85. Michael Pollan, conscious human being

My title is a little tongue in cheek, but not much. Michael Pollan, of course, is an author, starting with Second Nature: A Gardener's Education (1991) and including most famously The Botany of Desire: A Plant's-Eye View of the World (2001), The Omnivore's Dilemma (2006), and This Is Your Mind on Plants (2021), about psychedelics. As his interests have evolved he's become a philosopher, and lately has been delving into the question of consciousness—as in his brand-new book A World Appears: A Journey into Consciousness.
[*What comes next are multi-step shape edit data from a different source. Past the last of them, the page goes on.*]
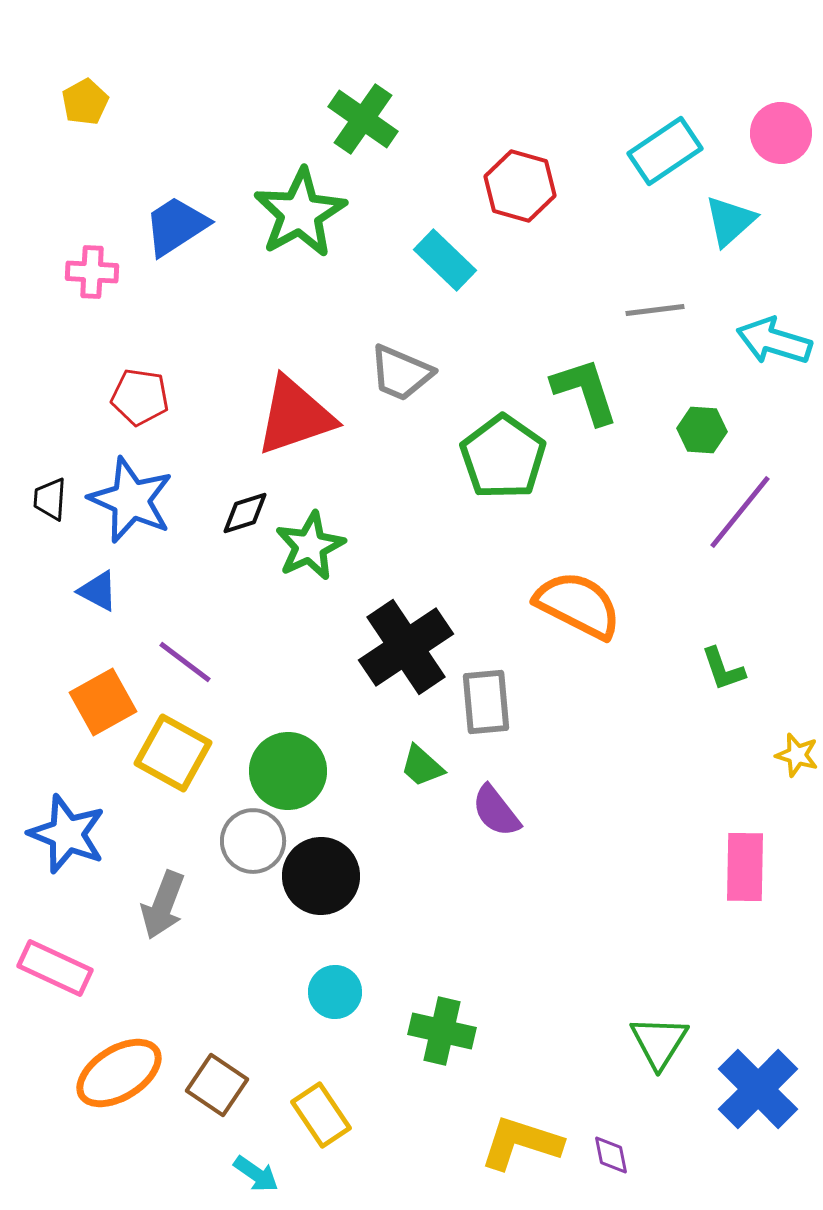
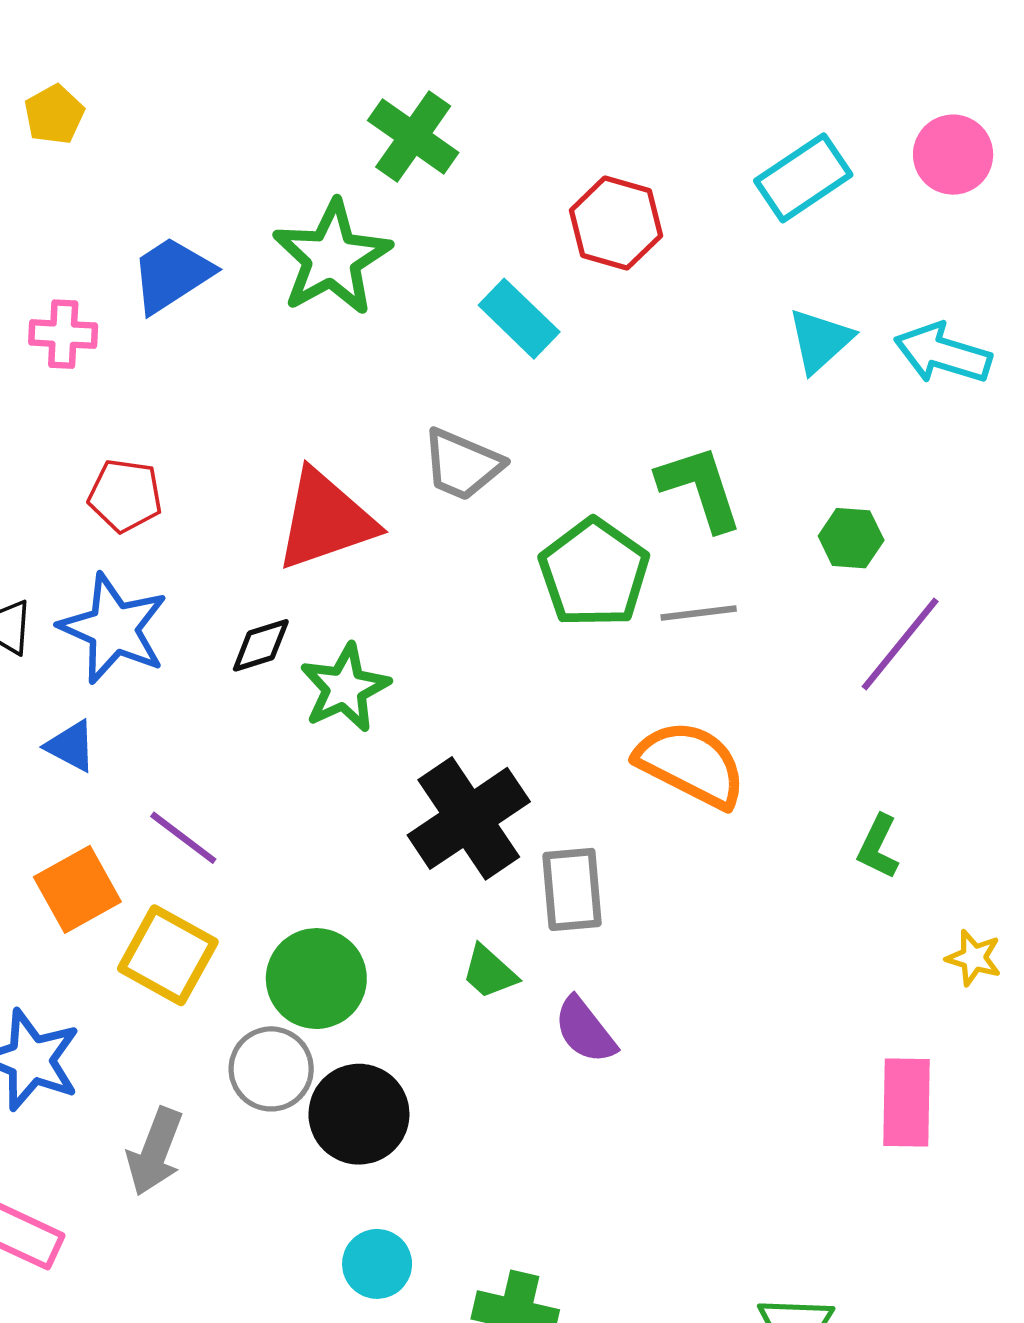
cyan triangle: (730, 221) -> (820, 341), moved
gray line: (655, 310) -> (699, 613), moved
cyan arrow: (774, 341) -> (943, 353), moved
green L-shape: (723, 669) -> (878, 847), turned 45

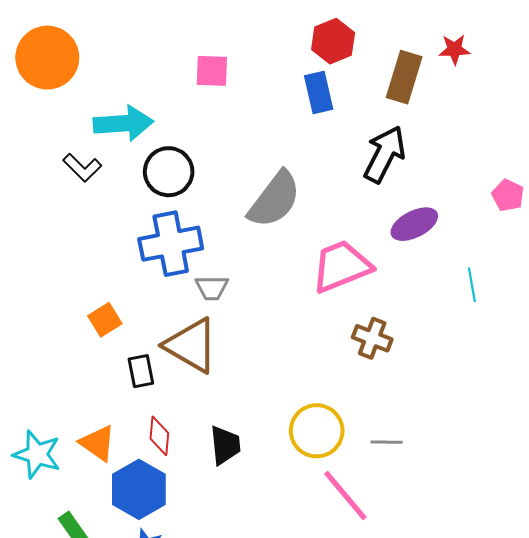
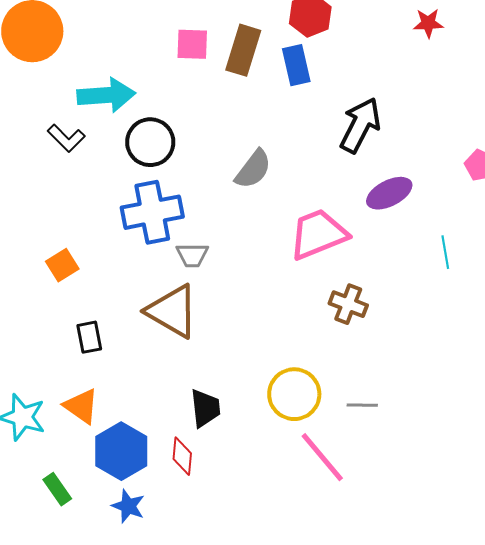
brown rectangle: (404, 77) -> (243, 50), moved
gray semicircle: (275, 199) -> (253, 169), size x0.7
orange square: (105, 320) -> (62, 265), moved
black rectangle: (141, 371) -> (89, 337), moved
red diamond: (159, 436) -> (182, 456), moved

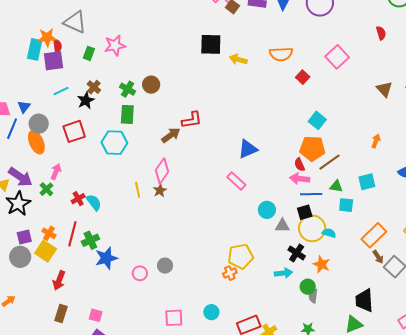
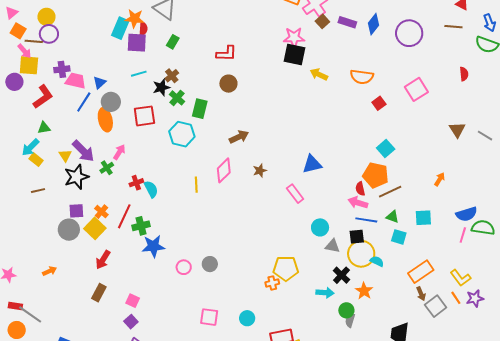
pink star: (115, 46) -> (294, 38), moved
green cross: (128, 89) -> (177, 98), moved
red L-shape: (192, 120) -> (226, 53), moved
brown star: (160, 190) -> (260, 171), moved

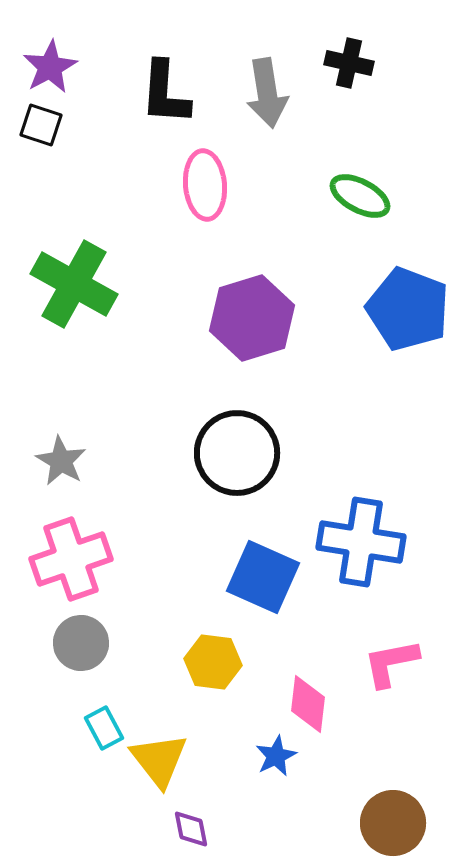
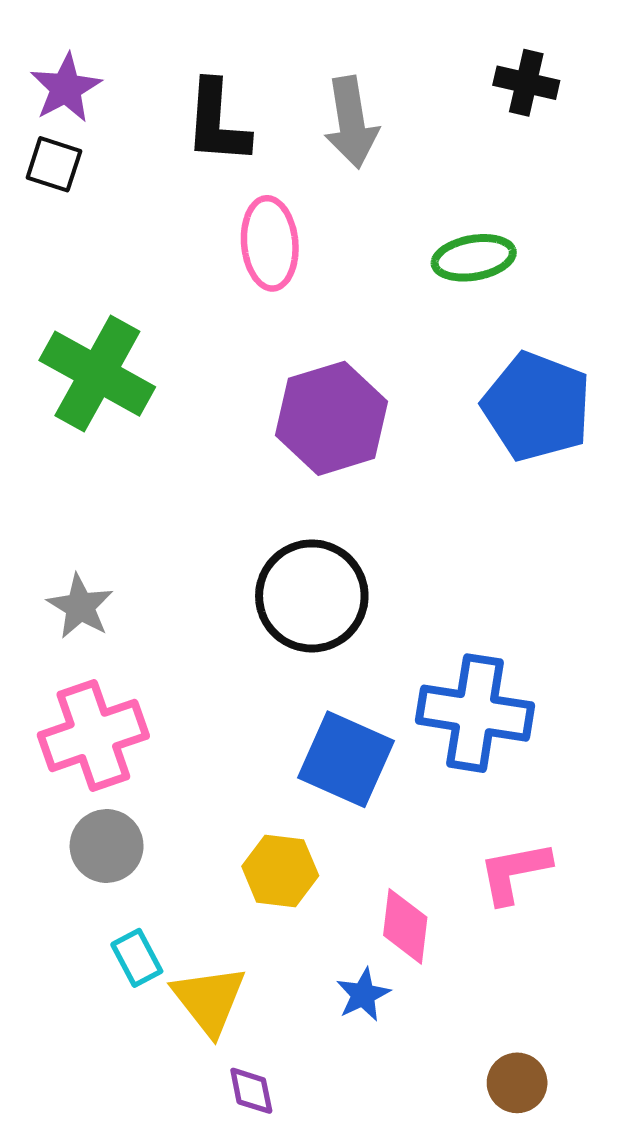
black cross: (349, 63) -> (526, 83), moved
green ellipse: (360, 196) -> (474, 258), turned -38
brown circle: (393, 823) -> (517, 1083), size x0.7

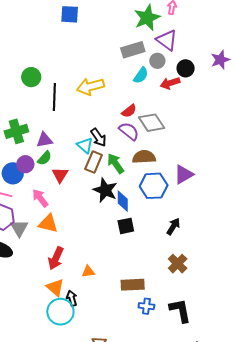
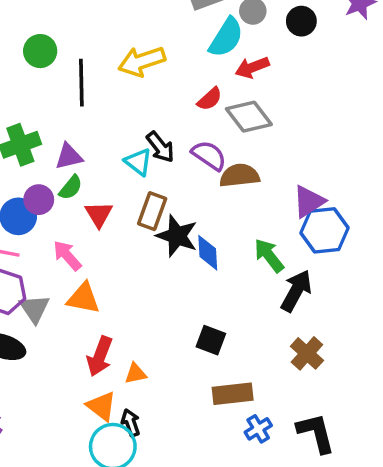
cyan semicircle: (141, 75) -> (226, 37), size x1.4
red arrow: (170, 83) -> (252, 67), moved
purple semicircle: (129, 131) -> (209, 155), moved
brown rectangle: (94, 162) -> (152, 211), moved
green arrow: (116, 163) -> (269, 255), moved
blue hexagon: (154, 186) -> (325, 230), moved
black square: (126, 226) -> (211, 340), moved, turned 36
black arrow: (173, 226) -> (296, 291), size x1.4
orange triangle: (88, 272) -> (136, 374), moved
blue cross: (146, 306) -> (258, 429), turned -35

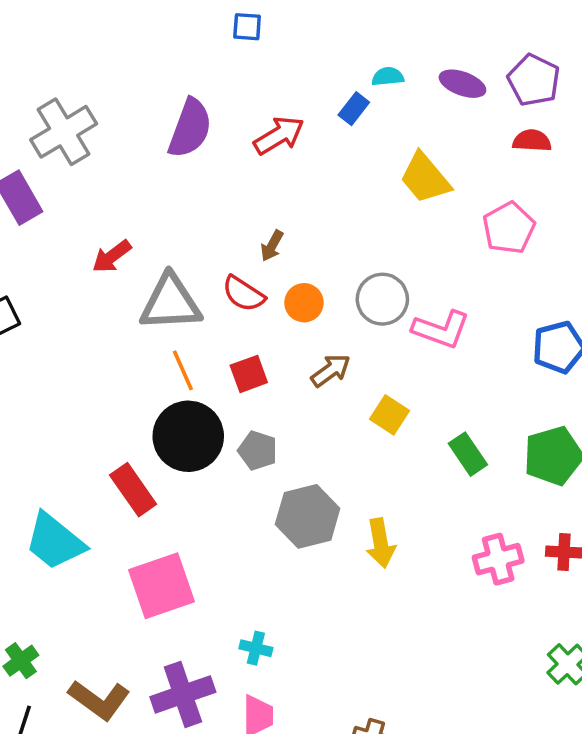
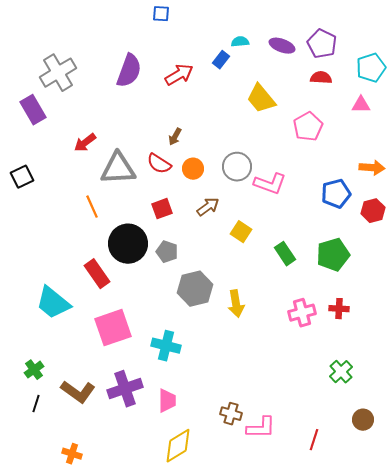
orange line: (183, 370) -> (92, 207), moved
cyan cross: (256, 648) -> (166, 346), moved, size x1.6

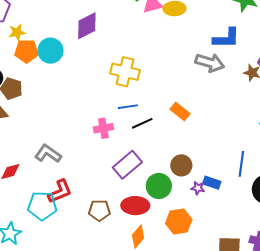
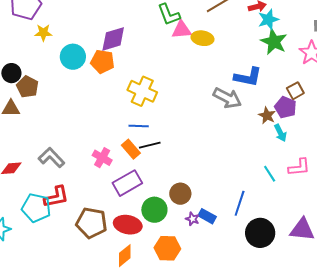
orange pentagon: (26, 51) -> (102, 61), moved
orange rectangle: (180, 111) -> (131, 149), moved
pink cross: (103, 128) -> (102, 158), moved, turned 30
brown pentagon: (99, 210) -> (92, 223), size x1.4

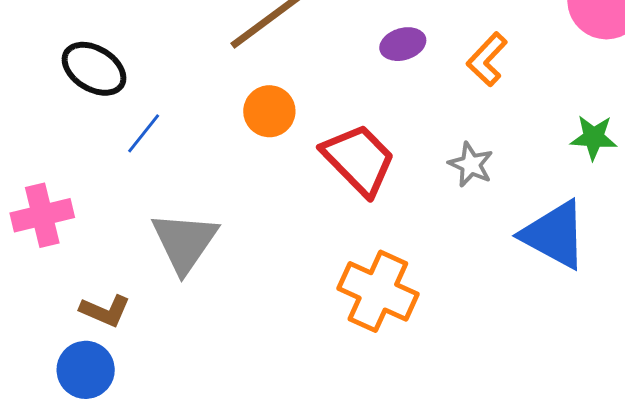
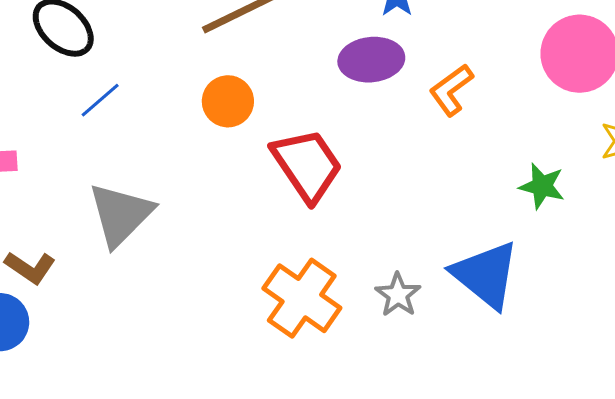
purple ellipse: (403, 44) -> (371, 60), size x1.4
gray star: (471, 164) -> (398, 295), moved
Because of this book, he's been popping up in interviews, on podcasts and on TV. So I thought I'd feature a few of those here, plus a couple of ancillary references.

Stephen Colbert featured Pollan last week:



He was also Terry Gross's guest recently on Fresh Air, and the guest of David Marchese on the New York Times's "The Interview":


In the first video above, Pollan mentions a 1974 essay by Thomas Nagel titled "What Is It Like to Be a Bat?" which I happily found online, and you too can read it here.

But finally, what really brought me here was the poem by e.e. cummings that Colbert recites in the second video, which a FB friend of mine, Leslie, mentioned in her daily post. She also quotes a different poem of cummings's. So I will end with both those. You're welcome!

[since feeling is first]

since feeling is first
who pays any attention 
to the syntax of things
will never wholly kiss you;

wholly to be a fool
while Spring is in the world

my blood approves,
and kisses are a better fate 
than wisdom
lady i swear by all flowers. Don’t cry
—the best gesture of my brain is less than
your eyelids’ flutter which says

we are for each other: then
laugh, leaning back in my arms
for life’s not a paragraph

And death i think is no parenthesis

[you shall above all things be glad and young]

you shall above all things be glad and young
For if you’re young,whatever life you wear

it will become you;and if you are glad
whatever’s living will yourself become.
Girlboys may nothing more than boygirls need:
i can entirely her only love

whose any mystery makes every man’s
flesh put space on;and his mind take off time

that you should ever think,may god forbid
and (in his mercy) your true lover spare:
for that way knowledge lies,the foetal grave
called progress,and negation’s dead undoom.